Director Julien Naggar’s production of The Bald Soprano transports the audience into an absurd world that nonetheless seems strangely familiar. Playing this week at the TNC Theatre in Morrice Hall, The Bald Soprano brings TNC’s 2009-2010 season to a climactic finish with its parlour-room madness, reshaping expectations and challenging presumptions. For theatre lovers especially, seeing The Bald Soprano is a necessity – whether or not you like the play.
La Cantatrice Chauve – translated from French as The Bald Soprano – is an absurdist play written by Romanian-born Eugène Ionesco, first performed in 1950 in Paris, where it continues to enjoy consistent success. The play depicts the interactions of the Smiths, a typical English couple from London; their houseguests the Martins; their maid Marie; and the local fire chief.
While the premise is banal, the play is anything but.
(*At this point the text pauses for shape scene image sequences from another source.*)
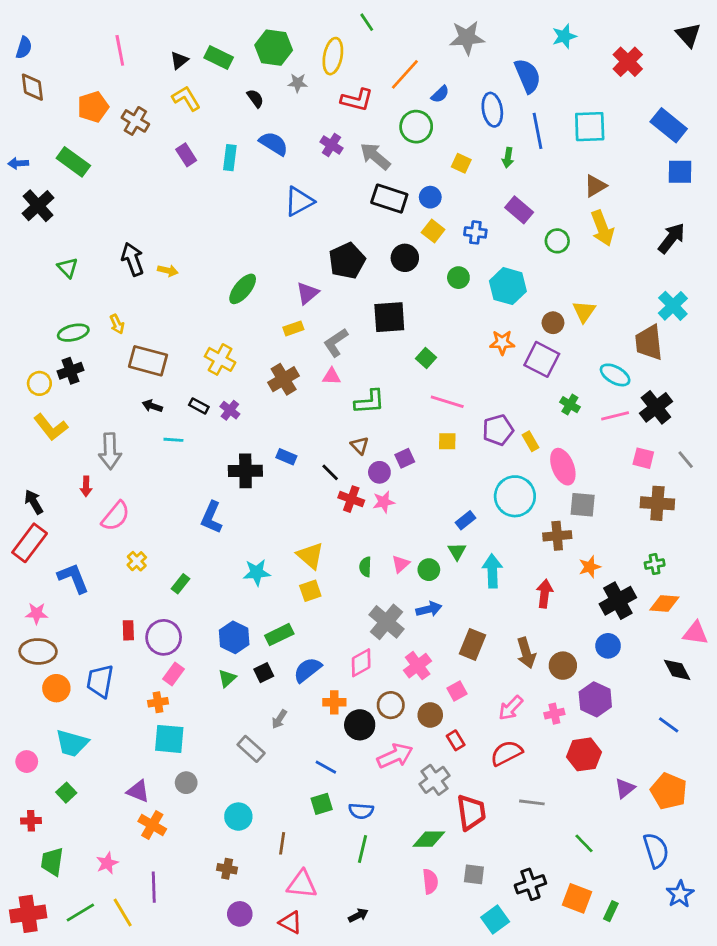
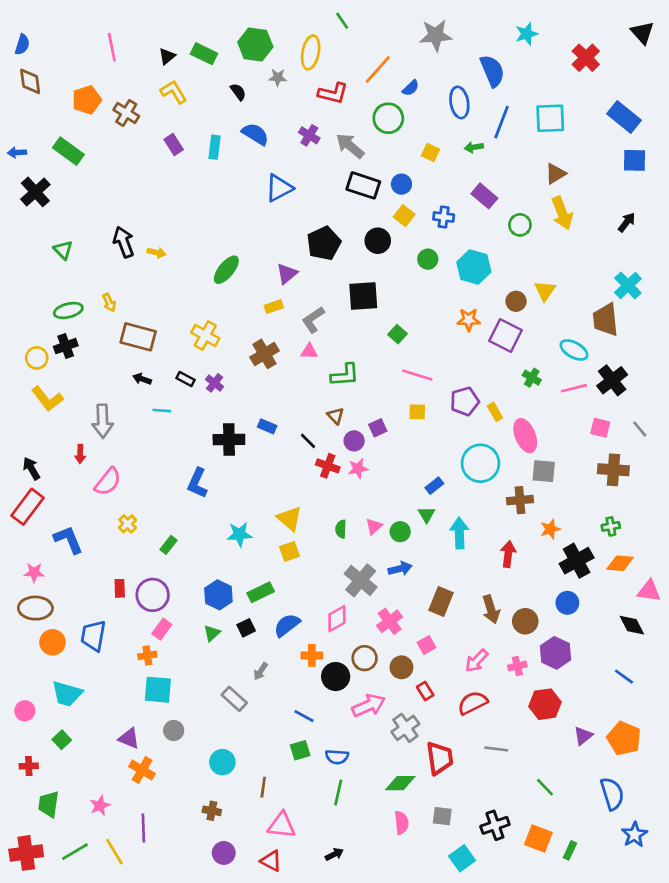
blue line: (537, 131) -> (502, 122), turned 32
green arrow: (508, 158) -> (474, 147), turned 72
black arrow: (672, 238) -> (627, 222), size x0.7

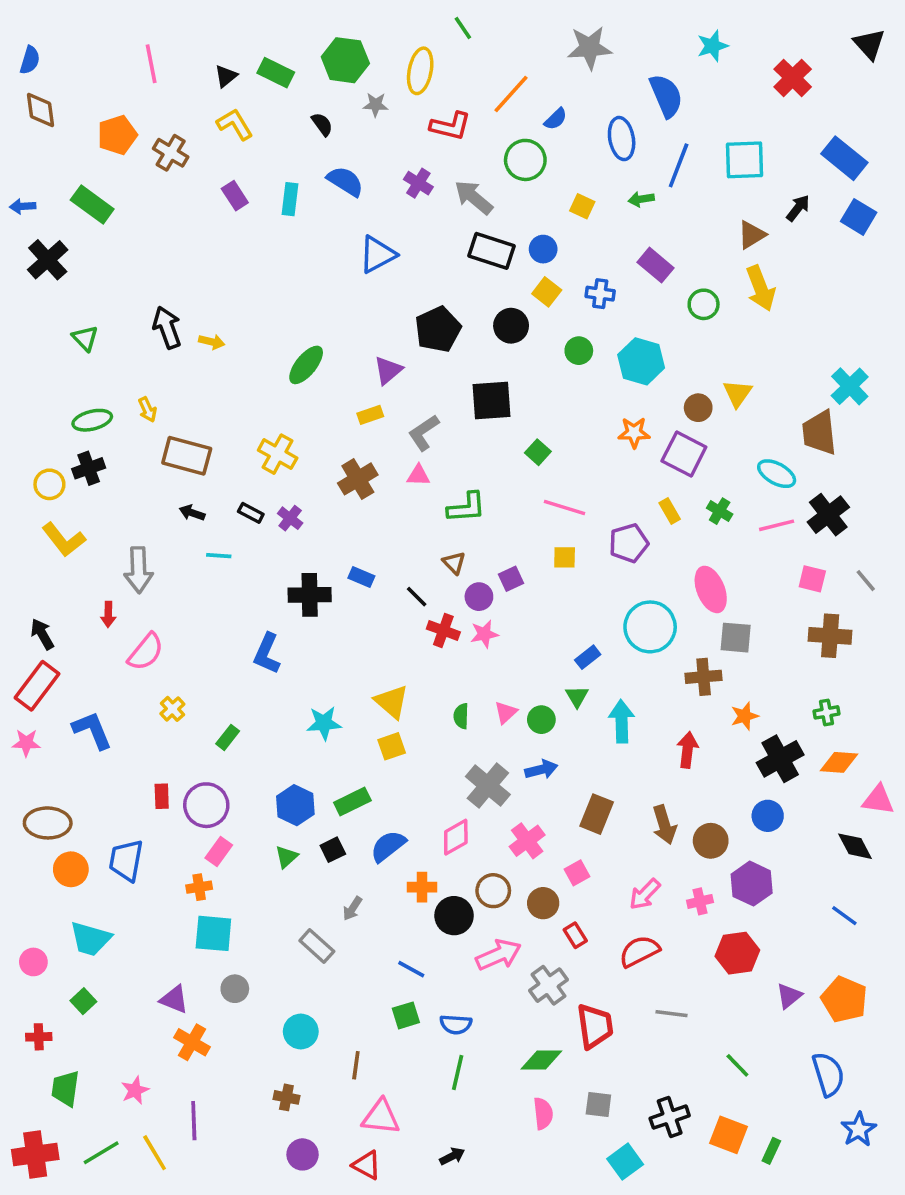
blue square: (635, 160) -> (859, 217), turned 30
black arrow: (627, 222) -> (798, 208), moved
yellow rectangle: (495, 412) -> (670, 511), moved
pink star: (34, 573) -> (26, 743), moved

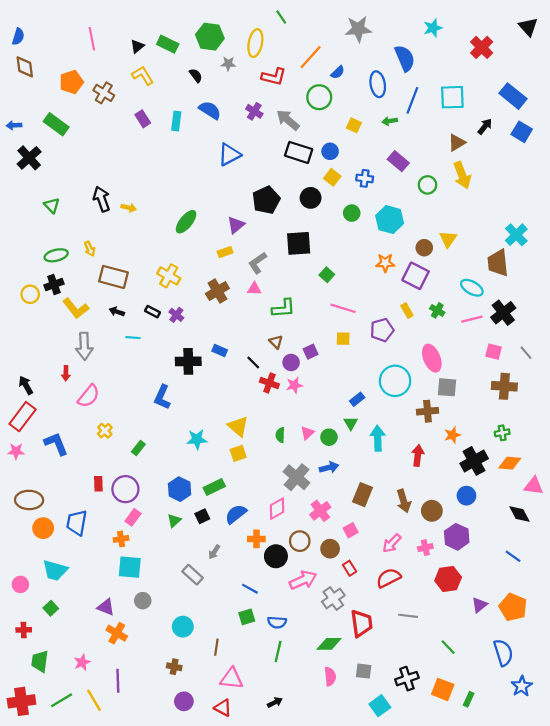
yellow L-shape: (64, 540) -> (76, 308), moved

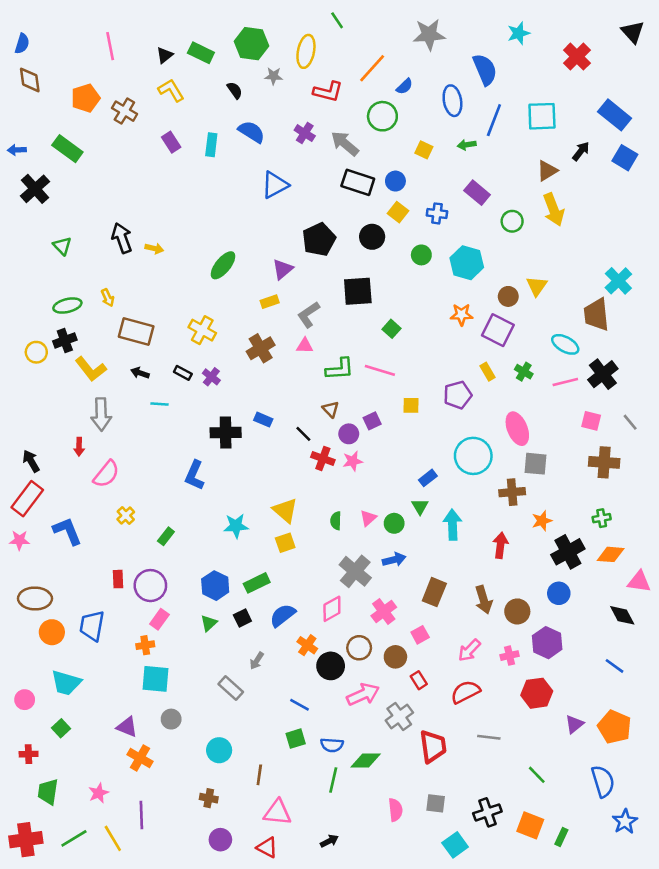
pink line: (343, 308) -> (380, 370), moved
orange cross: (256, 539) -> (307, 645), turned 35
green diamond: (329, 644) -> (366, 761), moved

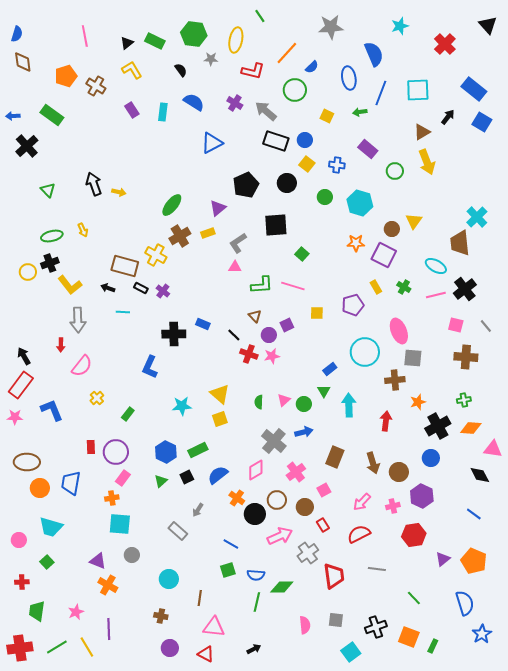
brown rectangle: (136, 331) -> (125, 266), moved
brown cross: (261, 348) -> (180, 236), moved

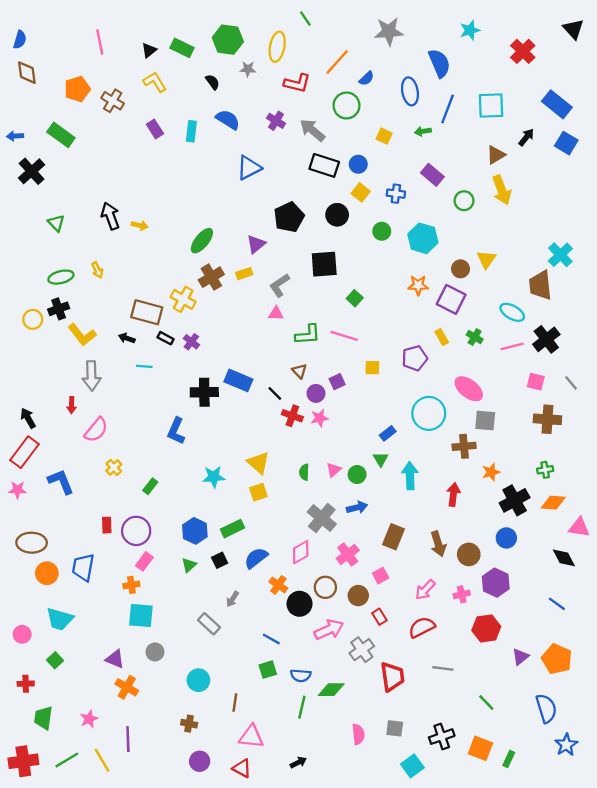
blue rectangle: (203, 324) -> (238, 380), size x1.6
pink ellipse: (399, 331) -> (469, 389), turned -30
Ionesco’s piece explores social norms, revealing their absurdity through the interactions of the characters, as well as the use of repetition and non-sequiturs. Though the play’s message is unclear, the superficiality and contradictions present in the characters’ lives reveal the meaninglessness of their existence.
The historical context of the play cannot be ignored, either. Written in the 1950s, Ionesco’s presentation of modernity can be read as a response to the societal apathy in the wake of World War Two.
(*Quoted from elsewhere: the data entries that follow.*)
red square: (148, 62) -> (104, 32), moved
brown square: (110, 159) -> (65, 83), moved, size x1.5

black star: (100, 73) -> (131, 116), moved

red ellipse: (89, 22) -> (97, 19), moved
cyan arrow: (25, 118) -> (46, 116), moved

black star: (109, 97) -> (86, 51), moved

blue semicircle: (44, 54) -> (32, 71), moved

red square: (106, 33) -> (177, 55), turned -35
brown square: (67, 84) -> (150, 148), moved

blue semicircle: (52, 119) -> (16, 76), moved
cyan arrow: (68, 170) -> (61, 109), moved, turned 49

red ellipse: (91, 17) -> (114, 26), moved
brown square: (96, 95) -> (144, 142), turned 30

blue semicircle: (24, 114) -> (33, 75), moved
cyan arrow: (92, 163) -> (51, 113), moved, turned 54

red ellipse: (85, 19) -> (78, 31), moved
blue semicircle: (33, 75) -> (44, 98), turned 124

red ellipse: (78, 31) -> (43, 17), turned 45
The Bald Soprano is an anti-play. It challenges the conventional structure of theatre and lacks a coherent, sequential narrative. The play begins and ends with a scene of English domestic life, but between these two moments is a bizarre and otherworldly descent into an alternate universe carefully crafted by the cast and crew.
When you enter the theatre at Morrice Hall, the walls are covered with clocks all showing different times, highlighting the play’s subjective perception of time. Watching the performance, time seems to speed up and slow down intermittently. The play starts with awkward, stilted dialogue between the Smiths that makes time drag on relentlessly for the audience. But as more characters enter the scene, the lines begin to lose their coherence and the play becomes more fast-paced, even difficult to follow at times. However, it isn’t the dialogue that captures your attention in this production, but rather the physicality of the cast.
Though the character’s lines are often interchangeable, each cast member has a distinct way of speaking and moving about the stage. In a play where the replaceability of the characters is so crucial, the actors are to be commended for finding a way to make their characters distinguishable. In fact, the first few weeks of rehearsal were devoted to “prancing around,” in order to capture the essence of Ionesco’s madcap personas.
Michael Ruderman, playing Mr. Smith, was the actor that made his presence felt most. The sexual chemistry between the fire chief (Danji Buck-Moore) and Marie the maid (Lara Oundjian) was also enjoyable, though it may be a bit too much for some people to handle. Finally, James Thorton’s portrayal of Mrs. Smith is worth noting, as there was some ambiguity as to whether he was playing a gay man or a woman, which made the role more interesting to watch.
Although this production remains faithful to Ionesco’s script, many aspects of the show have been developed or modified. The staging of the play is minimalistic, using modern furniture and props appropriately suited to the piece’s postmodern themes. Modifications aside, The Bald Soprano delivers an incomprehensible yet dedicated performance. Uncontrollable laughter is really the only possible reaction to the absurdity of the cast’s onstage antics. The commitment to Ionesco’s revolutionary vision is indisputable, but the play is sure to polarize viewers into “love it” and “hate it” camps.
The Bald Soprano plays at Morrice Hall, March 17-20.